A quarta idade, motivo destas reflexões, enfoca a Diligência versus a Inferioridade, marcando os momentos finais da infância e preparando o individuo para o enfrentamento da adolescência.

Em sua teoria, Erikson estabelece o desenvolvimento numa perspectiva biopsicossocial, considerando as predisposições psicológicas para cada estágio e as elaborações das crises nas relações socioculturais em que o individuo esteja envolvido.

É com base nesse pano de fundo e, especialmente, do que é mostrado em “Idade Escolar e Identificação da Tarefa”, parte do livro Identidade – Juventude e Crise, de Erik Erikson, que surgiram as reflexões que apresento à sua leitura.

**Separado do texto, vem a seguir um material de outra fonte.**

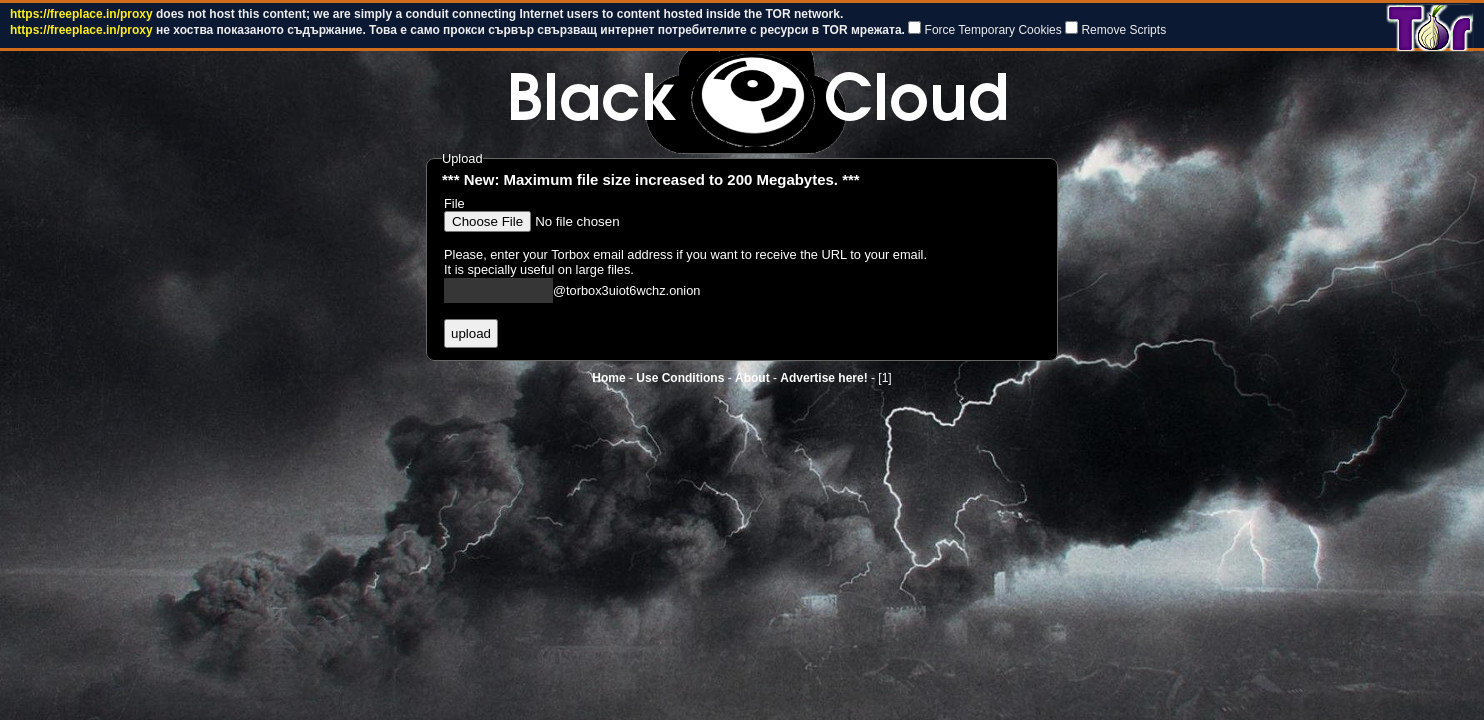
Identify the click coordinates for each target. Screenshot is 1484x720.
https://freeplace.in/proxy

É inegável que a tecnodependência atinge a todos, cercados que somos por aparatos que deveriam, ao menos na teoria, facilitar nossas vidas. Exemplos não faltam, desde o acendimento automático dos fogões, passando por dispositivos de controle remoto, correção automática de textos e o contato imediato com pessoas distantes por sofisticados, e ao mesmo tempo simples, aplicativos baseados na tecnologia da informação.

Crianças parecem aprender intuitivamente como manipular seus aparelhinhos com desenvoltura; adultos já não carregam dinheiro para pagar suas compras e idosos superam as deficiências naturais e típicas da idade, com próteses de todo tipo que, aliás, dão sobrevida a atletas acidentados ou prejudicados desde o nascimento.

São exemplos que não surpreendem, pelo tanto que a tecnologia já se incorporou ao cotidiano. Entretanto, nossa convivência nem sempre será tão pacífica ou agradável, seja pela intervenção implacável da natureza ou por nossa incompetência em lidar com as novidades. Que, por sinal, não são tão novas assim, se olharmos com atenção e cuidado.

Esse olhar atento e cuidadoso às coisas à nossa volta pode nos fazer entender que o que chamamos de tecnologia não se resume ao universo eletrônico, mas a todo aparato que acrescente força e inteligência ao esforço humano. Tecnologia existe em qualquer sociedade ou cultura, independentemente de seu grau de evolução, com origens muito diferentes como a necessidade, a curiosidade, o utilitarismo, a oportunidade, o acaso, a comodidade e a preguiça, ou tudo isso junto de uma vez só.

O que se observa e se comprova é que as “novas tecnologias” são menos inovadoras ou originais do que se costuma apregoar. Excetuando as que são formadas pela combinação de ferramentas totalmente distantes entre si, a maioria dos produtos tecnológicos que consumimos é fruto da evolução de algo já existente, que vai da faca de pedra lascada à lâmina afiada a laser.

Cada nova faca representa um passo, ainda que pequeno, na evolução da ferramenta, e suas diferentes versões provavelmente conviverão durante um longo tempo, enterrando a falsa premissa de que novas tecnologias aposentarão as que já existem. O lápis e a caneta estão lado a lado com os processadores de texto; a mídia impressa se complementa com as versões digitais; o teatro divide o espaço do entretenimento com o cinema e a televisão; ainda leva tempo para que os serviços sob demanda e com baixa regulamentação substituam seus similares já estruturados e controlados por corporações de ofício.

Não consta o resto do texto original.